Abstract 9544: PRDM16 Loss in 1p36 Deletion Syndrome is Associated With Worse Cardiovascular Outcomes: A Multi-Institutional Registry Study

Introduction: 1p36 deletion syndrome can confer a predisposition to pediatric-onset cardiomyopathy. 1p36 deletion breakpoints are variable and can delete PRDM16 , a cardiac transcription factor. Early studies suggest PRDM16 loss may underlie cardiomyopathy in patients with 1p36 deletion; however, the prognostic impact of PRDM16 loss is unknown. Hypothesis: Deletion of PRDM16 in 1p36 deletion syndrome (“ PRDM16 deleted”) is associated with the development of cardiomyopathy and adverse cardiovascular outcomes. Methods: This registry study included Duke University Hospital, Texas Children’s Hospital, Primary Children’s Hospital, & Le Bonheur Children’s Hospital. Standard descriptive statistics and Kaplan-Meier estimates were generated. The composite primary outcome was freedom from death, cardiac transplantation, or ventricular assist device (VAD) implantation. A cardiac-specific conditional Prdm16 knockout mouse ( Prdm16 cKO) was generated. Echocardiography, qPCR, and fibrotic staining were performed at 29 weeks. Results: 66 individuals met the inclusion criteria of 1p36 deletion syndrome and at least one clinical encounter. Among individuals with PRDM16 deleted, 37.9% developed cardiomyopathy versus 4.3% of individuals with PRDM16 not deleted (p=0.09). The most common cardiomyopathies in individuals with PRDM16 deleted were LVNC (27.6%) and DCM (13.8%).

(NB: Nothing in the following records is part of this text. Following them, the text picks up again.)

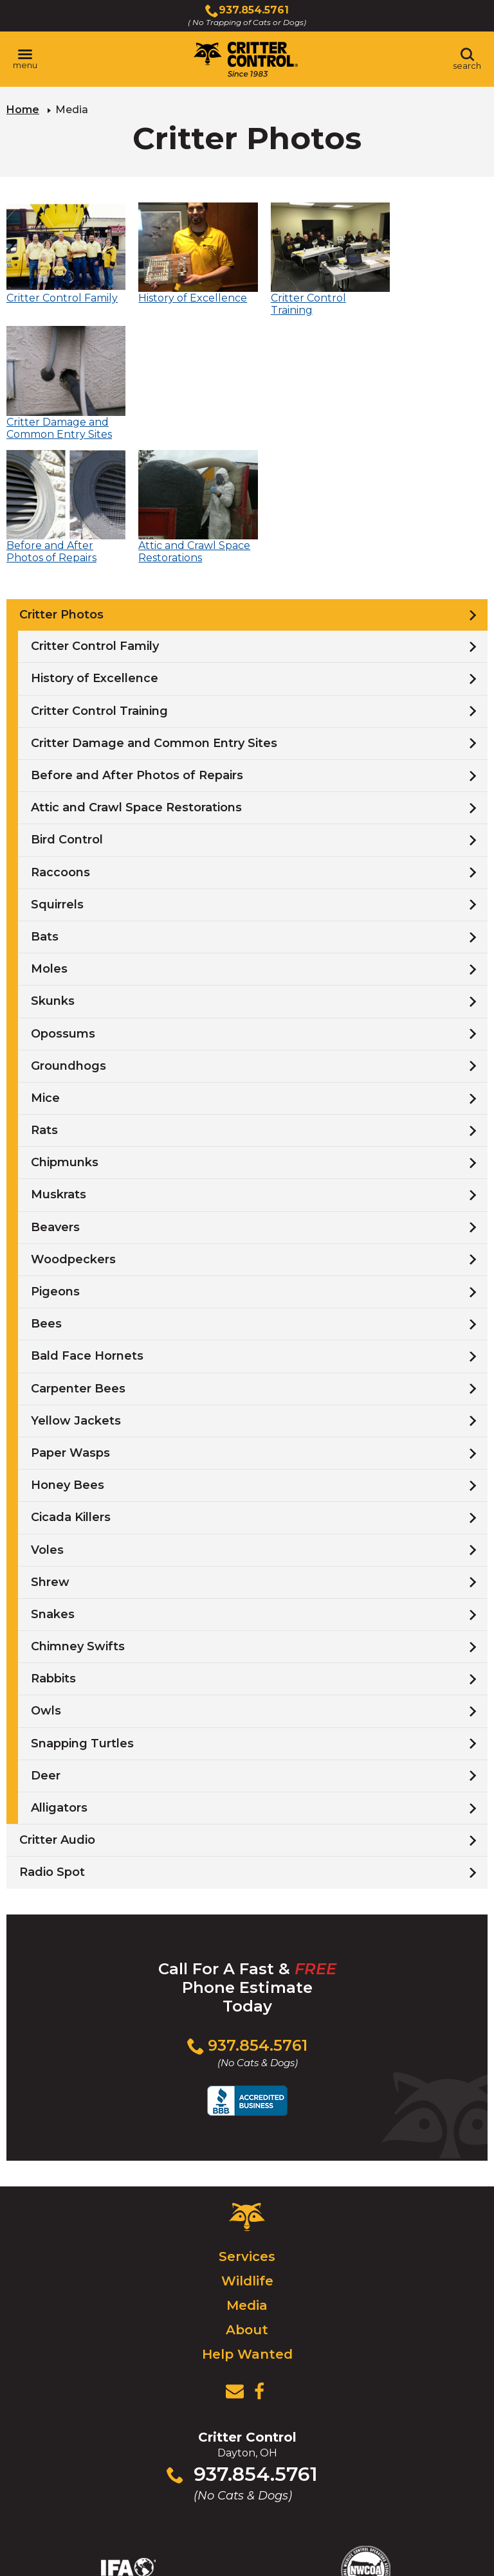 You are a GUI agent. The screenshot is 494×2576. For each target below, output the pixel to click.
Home (22, 110)
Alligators (59, 1671)
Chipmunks (64, 1026)
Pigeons (55, 1155)
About (247, 2193)
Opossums (63, 897)
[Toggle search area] (467, 59)
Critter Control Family (95, 510)
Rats (44, 994)
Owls (46, 1574)
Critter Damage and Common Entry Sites (154, 606)
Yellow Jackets (76, 1284)
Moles (49, 832)
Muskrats (58, 1058)
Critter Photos (61, 478)
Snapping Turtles (82, 1606)
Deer (45, 1639)
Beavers (55, 1090)
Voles (47, 1413)
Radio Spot (52, 1736)
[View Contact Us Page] (235, 2255)
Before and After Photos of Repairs (137, 639)
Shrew (50, 1445)
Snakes (53, 1477)
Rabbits (53, 1542)
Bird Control (67, 703)
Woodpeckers (73, 1122)
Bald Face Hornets (87, 1219)
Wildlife (247, 2144)
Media (247, 2169)
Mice (45, 961)
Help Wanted (247, 2218)
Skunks (53, 865)
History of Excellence (94, 542)
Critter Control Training (99, 574)
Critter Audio (57, 1704)
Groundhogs (68, 929)
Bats (45, 800)
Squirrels (57, 768)
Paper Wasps (70, 1317)
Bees (46, 1187)
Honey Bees (67, 1349)
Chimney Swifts (78, 1510)
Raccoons (60, 735)
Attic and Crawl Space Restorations (136, 671)
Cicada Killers (71, 1381)
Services (247, 2120)
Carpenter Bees (78, 1252)
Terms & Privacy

Individuals with PRDM16 deleted had a 65% probability of developing systolic dysfunction by age 18. Notably, PRDM16 deletion was associated with a significantly increased risk of death, cardiac transplant, or VAD (p=0.04) versus those with PRDM16 not deleted. Prdm16 cKO mice exhibited an increased risk of mortality (p=0.05) and decreased ejection fraction (p<0.01). Prdm16 cKO mice demonstrated significantly increased cardiac fibrosis (p<0.0001), and Tgf-β and Nppb mRNA were significantly upregulated (p<0.05). Conclusions: PRDM16 deletion as part of 1p36 deletion syndrome confers a significantly increased risk of cardiac mortality. Murine models of cardiomyocyte Prdm16 loss demonstrate an increased risk of mortality and cardiomyopathy development. Patients with 1p36 deletion syndrome should be assessed for cardiac disease, particularly those with PRDM16 deletions.